In 1874 he was selected as professor of Classics and English, one of three foundation chairs at the newly established Canterbury College in Christchurch, then part of the University of New Zealand. In his new role, he worked 16 hours a day, covering English literature and composition, Latin and Greek; inspecting secondary schools and examining for teachers' certificates. After a professor of classics was appointed in 1879, he took on history and political economy.

Under his patronage Canterbury College admitted Helen Connon as a matriculated student in 1876, the first Australasian university institution to admit women to degree classes on an equal basis with men. Connon was second woman in the British Empire to graduate BA and the first to receive a degree with honours. Brown and Connon married on 9 December 1886. They had two children, Viola, and Millicent, who later married Archibald Baxter and was mother to the poet James K. Baxter.

In addition, Brown also helped establish the Macmillan Brown Library, a research library, archive, and art gallery which is associated with the University of Canterbury.

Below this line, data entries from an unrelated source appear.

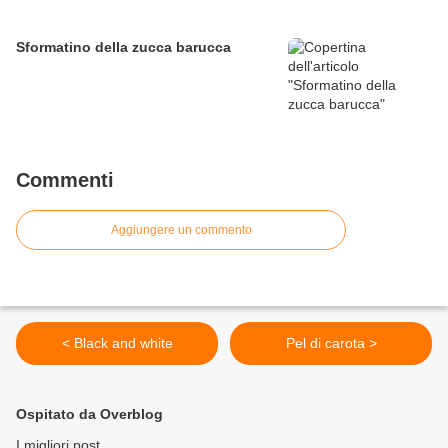
Sformatino della zucca barucca
Commenti
Aggiungere un commento
< Black and white
Pel di carota >
Ospitato da Overblog
I migliori post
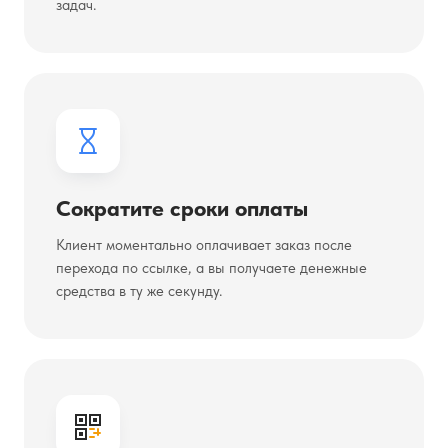
задач.
Сократите сроки оплаты
Клиент моментально оплачивает заказ после
перехода по ссылке, а вы получаете денежные
средства в ту же секунду.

The Macmillan Brown Library's collections focus on New Zealand and Pacific Islands history. Brown also allocated a substantial proportion of his fortune to the Macmillan Brown Library and the University of Canterbury's Macmillan Brown Centre for Pacific Studies. Under the pseudonym Godfrey Sweven he also published two Utopian novels: Riallaro, the archipelago of exiles (1901) and Limanora, the island of progress (1903).

Brown died at Christchurch on 18 January 1935 at the age of 89, leaving a significant bequest to Canterbury College.

==Works==
- The Riddle of the Pacific (London: Fisher Unwin, 1924).